Musicians, torture and morality

Zack de la Rocha, singer of the US rock band &...

Image by AFP/Getty Images via Daylife

A lot has been said about the musicians who have joined The National Campaign to Close Guantanamo, but none of them are quite as deliriously out-of-touch-and-context with what Keep America Safe‘s director Debra Burlingame told The Washington Times [via TwentyFourBit]:

“It’s almost laughable to think that heavy metal bands like Nine Inch Nails and Rage Against the Machine have a moral authority on national security issues,” Mrs. Burlingame said.

“They’re worried about torture of hard-core terrorists? This is really something I would expect to read in the Onion.”

Normally, I may concur with Burlingame’s underlying sentiments – that being, why does it matter what some celebrity with a guitar thinks.
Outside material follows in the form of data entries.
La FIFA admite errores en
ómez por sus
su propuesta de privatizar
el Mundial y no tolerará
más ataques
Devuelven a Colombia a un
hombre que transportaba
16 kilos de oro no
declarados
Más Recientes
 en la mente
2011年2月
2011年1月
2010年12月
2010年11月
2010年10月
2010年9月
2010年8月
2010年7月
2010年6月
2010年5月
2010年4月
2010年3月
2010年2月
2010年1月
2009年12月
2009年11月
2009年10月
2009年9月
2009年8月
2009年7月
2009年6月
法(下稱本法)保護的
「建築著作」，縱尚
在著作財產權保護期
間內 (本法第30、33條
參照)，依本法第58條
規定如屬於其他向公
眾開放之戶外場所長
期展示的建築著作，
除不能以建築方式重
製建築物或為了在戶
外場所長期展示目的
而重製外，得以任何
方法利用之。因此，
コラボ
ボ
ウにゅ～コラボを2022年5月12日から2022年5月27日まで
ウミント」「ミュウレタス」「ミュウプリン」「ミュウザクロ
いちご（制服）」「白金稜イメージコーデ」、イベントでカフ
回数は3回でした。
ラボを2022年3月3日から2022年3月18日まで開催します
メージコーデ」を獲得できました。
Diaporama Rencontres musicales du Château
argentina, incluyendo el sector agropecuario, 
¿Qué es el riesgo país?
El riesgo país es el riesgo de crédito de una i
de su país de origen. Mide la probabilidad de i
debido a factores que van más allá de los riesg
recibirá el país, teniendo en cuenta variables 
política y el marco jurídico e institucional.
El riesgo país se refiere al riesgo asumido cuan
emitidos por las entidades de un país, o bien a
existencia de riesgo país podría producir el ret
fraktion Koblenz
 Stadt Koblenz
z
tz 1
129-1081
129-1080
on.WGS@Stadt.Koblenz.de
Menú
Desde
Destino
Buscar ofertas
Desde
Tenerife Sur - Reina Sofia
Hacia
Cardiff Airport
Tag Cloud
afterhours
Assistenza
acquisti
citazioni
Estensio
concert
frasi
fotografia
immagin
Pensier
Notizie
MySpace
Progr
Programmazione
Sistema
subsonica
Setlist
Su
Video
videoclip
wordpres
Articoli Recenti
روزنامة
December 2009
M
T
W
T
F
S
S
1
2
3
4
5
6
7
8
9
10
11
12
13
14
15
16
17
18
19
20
However, Burlingame’s commentary completely undermines the real issue at hand: these artists have the moral authority because their music was misappropriated for an act they disapprove.

Beyond the fact that these musicians morally object to torture, they have every right to disagree with their work being used in what is basically harming another individual.

In any case, this hardly has to do with moral authority on one issue or another – something in Burlingame’s tone suggests that these musicians shouldn’t have the authority to say anything political. And that’s something I can’t get behind. For as annoying as it may be that celebrities are handed stage time to speak on political issues and get the kind of attention that some knowledgeable officials cannot get, in this case, these musicians are the authority because it is their music that was used as a weapon.

(As an aside, celebrities, just like any other individual, have every other issue to speak about political issues – I would just rather listen to a celebrity/musician/actor who appears to have some factual knowledge on an issue than the usual case of some 15-minutes-of-fame individual spouting something on E!)

What strikes me as so odd is the catch-22 that Burlingame has thrown herself into. If she thinks it’s “laughable” for musicians to have a moral – or any other kind of – authority on national security issues that involve their own work, shouldn’t it be just as hilarious that Burlingame is taking the time to comment on the issue at hand? Would it be laughable for her to respond to this commentary on her inability to see the issue at hand? After all, she doesn’t have the moral authority on blogging, but I’m sure she’s got an opinion on it. And isn’t the ability to express one’s opinion – be it through “heavy metal” music, political discourse on terrorism and torture or blogging – the very essence that folks say is what makes America great, is worth protecting and what’s getting Burlingame up in stitches?

All I can say is I hope no one uses this piece to torture someone… otherwise I might fear my moral authority over my own words may be called into question.